> Problem requirements: Search the records below for the word "Crochet". Copy each line where it occurs.

Stored records:
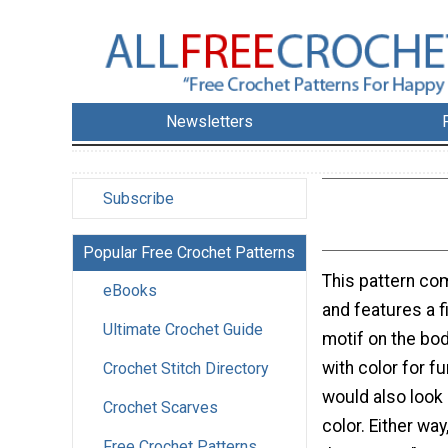
Newsletters
Subscribe
Popular Free Crochet Patterns
This pattern co
eBooks
and features a fi
Ultimate Crochet Guide
motif on the bod
with color for fu
Crochet Stitch Directory
would also look 
Crochet Scarves
color. Either way
Free Crochet Patterns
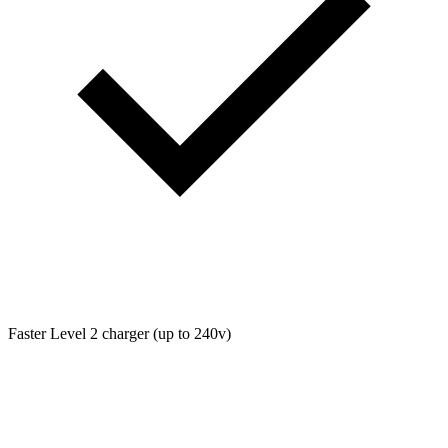
Faster Level 2 charger (up to 240v)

> Exercise answer:
Popular Free Crochet Patterns
Ultimate Crochet Guide
Crochet Stitch Directory
Crochet Scarves
Free Crochet Patterns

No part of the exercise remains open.